Brian M. Greene is an American politician and a Republican member of the Utah House of Representatives representing District 57 from January 1, 2013 to December 31, 2018.

Early life and career
Greene earned his BA from Brigham Young University and his JD from its J. Reuben Clark Law School. He works as an attorney and small business owner and lives in Pleasant Grove, Utah with his wife Renee and three children.

Political career
When District 57 incumbent Republican Representative Craig Frank ran for the Utah State Senate in 2012 and left the seat open, Greene was selected as one of two candidates from the Republican convention for the June Republican Primary which he won with 2,057 votes (55.4%) and won the November General election with 11,029 votes (85.8%) against Democratic nominee Scott Gygi.

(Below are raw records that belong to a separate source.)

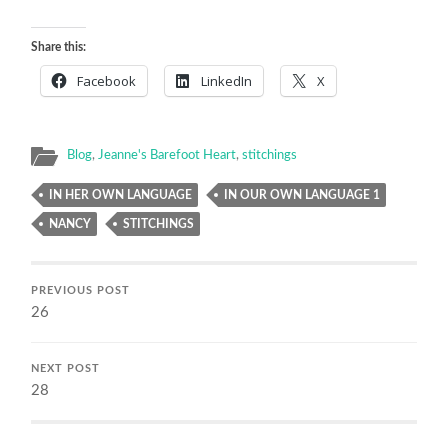
Share this:
Facebook
LinkedIn
X
Blog
,
Jeanne's Barefoot Heart
,
stitchings
IN HER OWN LANGUAGE
IN OUR OWN LANGUAGE 1
NANCY
STITCHINGS
PREVIOUS POST
26
NEXT POST
28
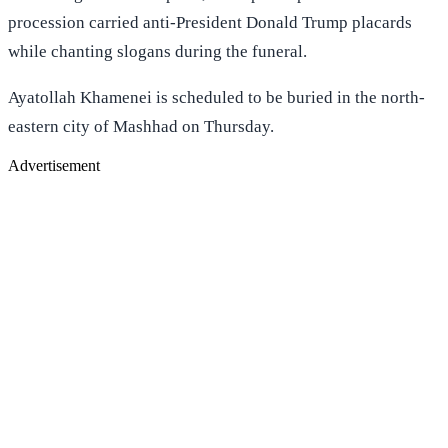
procession carried anti-President Donald Trump placards
while chanting slogans during the funeral.
Ayatollah Khamenei is scheduled to be buried in the north-
eastern city of Mashhad on Thursday.
Advertisement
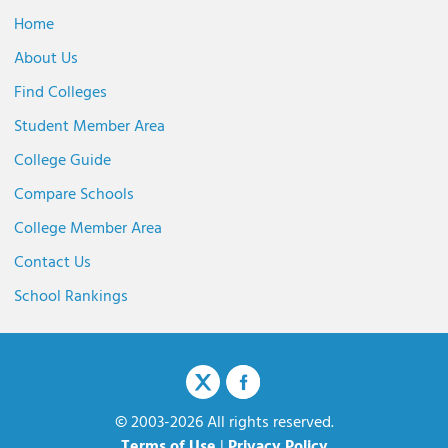
Home
About Us
Find Colleges
Student Member Area
College Guide
Compare Schools
College Member Area
Contact Us
School Rankings
© 2003-2026 All rights reserved.
Terms of Use
|
Privacy Policy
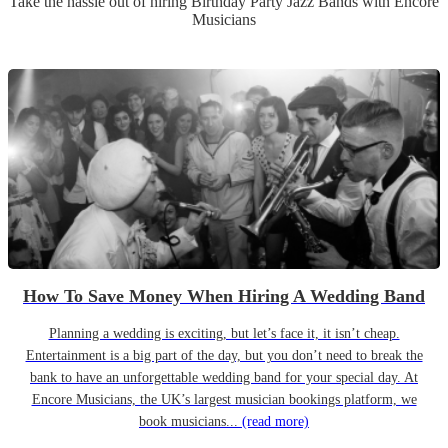
Take the hassle out of hiring
Birthday Party
Jazz Band
s
with Encore
Musicians
How To Save Money When Hiring A Wedding Band
Planning a wedding is exciting, but let’s face it, it isn’t cheap.
Entertainment is a big part of the day, but you don’t need to break the
bank to have an unforgettable wedding band for your special day. At
Encore Musicians, the UK’s largest musician bookings platform, we
book musicians...
(read more)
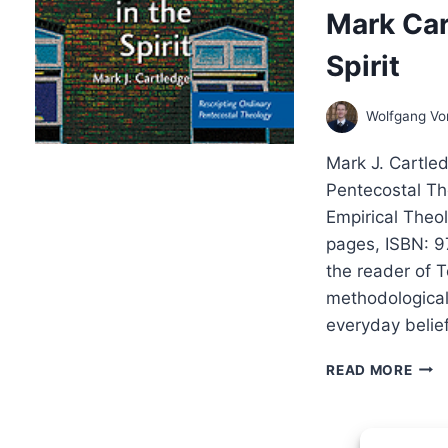
Mark Car
Spirit
Wolfgang V
Mark J. Cartled
Pentecostal The
Empirical Theo
pages, ISBN: 9
the reader of T
methodological,
everyday belief
MAR
READ MORE
CAR
TES
IN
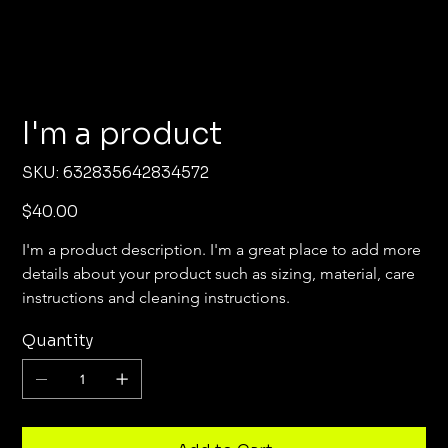
I'm a product
SKU
SKU:
632835642834572
632835642834572
Price
$40.00
I'm a product description. I'm a great place to add more 
details about your product such as sizing, material, care 
instructions and cleaning instructions.
Quantity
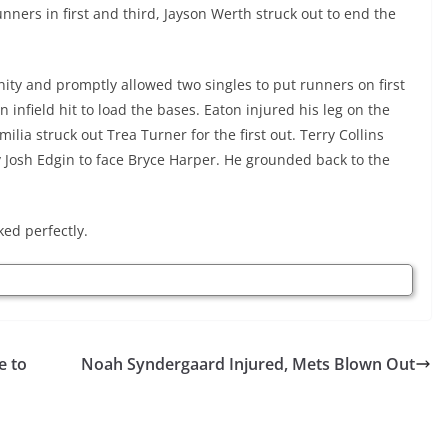
nners in first and third, Jayson Werth struck out to end the
nity and promptly allowed two singles to put runners on first
infield hit to load the bases. Eaton injured his leg on the
milia struck out Trea Turner for the first out. Terry Collins
ty Josh Edgin to face Bryce Harper. He grounded back to the
ked perfectly.
e to
Noah Syndergaard Injured, Mets Blown Out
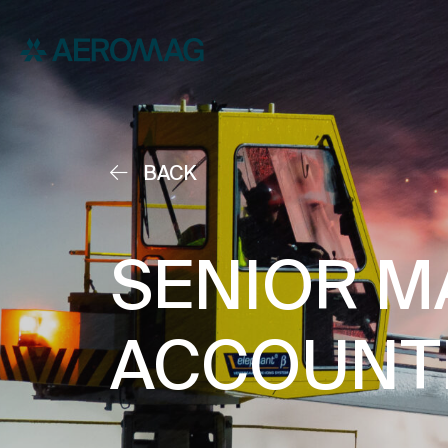
BACK
SENIOR M
ACCOUNT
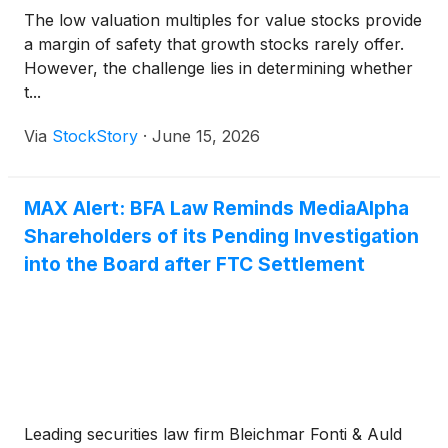
The low valuation multiples for value stocks provide
a margin of safety that growth stocks rarely offer.
However, the challenge lies in determining whether
t...
Via
StockStory
·
June 15, 2026
MAX Alert: BFA Law Reminds MediaAlpha
Shareholders of its Pending Investigation
into the Board after FTC Settlement
Leading securities law firm Bleichmar Fonti & Auld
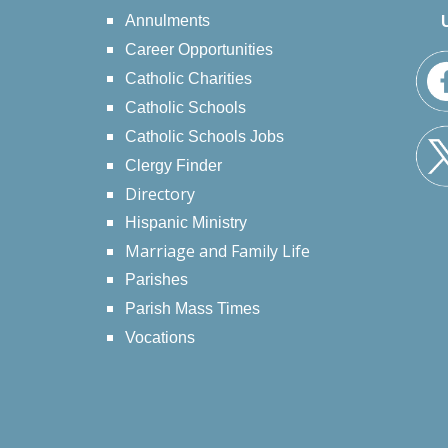
Annulments
Career Opportunities
Catholic Charities
Catholic Schools
Catholic Schools Jobs
Clergy Finder
Directory
Hispanic Ministry
Marriage and Family Life
Parishes
Parish Mass Times
Vocations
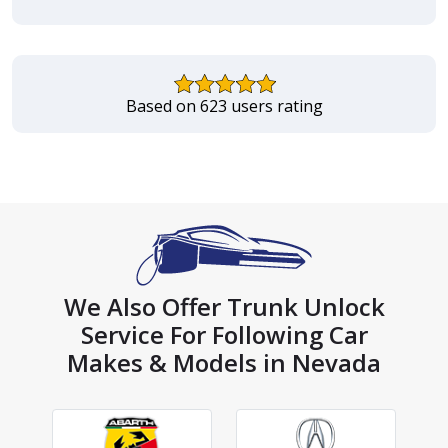
Based on 623 users rating
We Also Offer Trunk Unlock
Service For Following Car
Makes & Models in Nevada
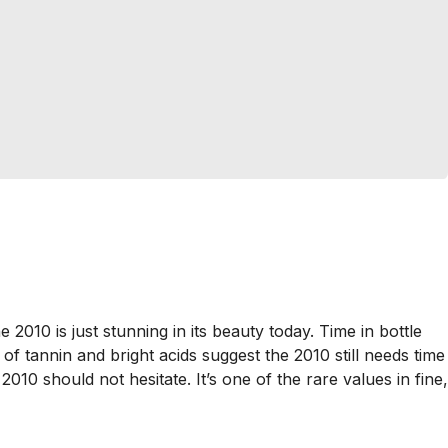
 2010 is just stunning in its beauty today. Time in bottle
of tannin and bright acids suggest the 2010 still needs time
010 should not hesitate. It’s one of the rare values in fine,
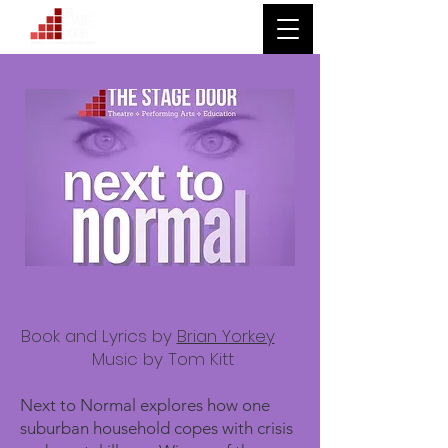
Book and Lyrics by
Brian Yorkey
Music by Tom Kitt
Next to Normal explores how one
suburban household copes with crisis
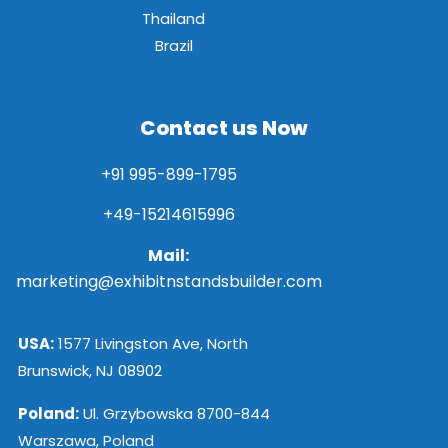
Thailand
Brazil
Contact us Now
+91 995-899-1795
+49-15214615996
Mail:
marketing@exhibitnstandsbuilder.com
USA:
1577 Livingston Ave, North
Brunswick, NJ 08902
Poland:
Ul. Grzybowska 8700-844
Warszawa, Poland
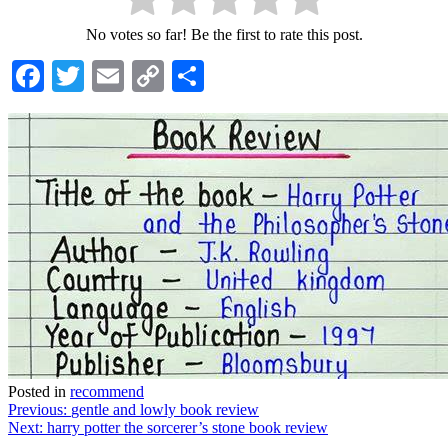
No votes so far! Be the first to rate this post.
Facebook
Twitter
Email
Copy
Share
Link
Posted in
recommend
Post
Previous:
gentle and lowly book review
Next:
harry potter the sorcerer’s stone book review
navigation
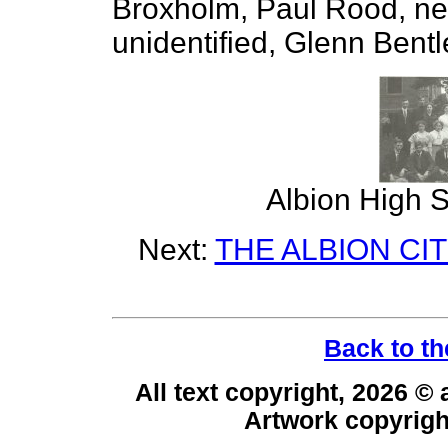
Broxholm, Paul Rood, next
unidentified, Glenn Bentl
Albion High S
Next:
THE ALBION CI
Back to th
All text copyright, 2026 ©
Artwork copyrig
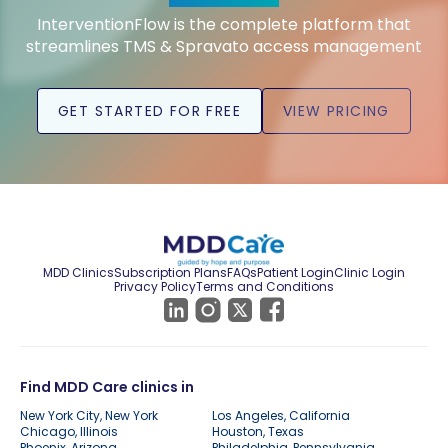
InterventionFlow is the complete platform that
streamlines TMS & Spravato access management
GET STARTED FOR FREE
VIEW PRICING
MDD Clinics
Subscription Plans
FAQs
Patient Login
Clinic Login
Privacy Policy
Terms and Conditions
Find MDD Care clinics in
New York City, New York
Los Angeles, California
Chicago, Illinois
Houston, Texas
Phoenix, Arizona
Philadelphia, Pennsylvania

In 2014, Greene defeated both John Stevens and Holly Richardson in the Republican convention and then continued on to defeat Democratic nominee Michael Plowman in the November 4, 2014 general election with 6,317 votes (82.5%).

In 2015, Greene questioned whether sex with an unconscious spouse should be considered rape during a committee hearing on a measure which sought to clarify that sex with an unconscious individual is rape. Greene later apologized for his comments and said media reports had taken his words out of context.

During the 2016 legislative session, Greene served on the Natural Resources, Agriculture, and Environmental Quality Appropriations Subcommittee, the House Judiciary Committee as well as the House Revenue and Taxation Committee.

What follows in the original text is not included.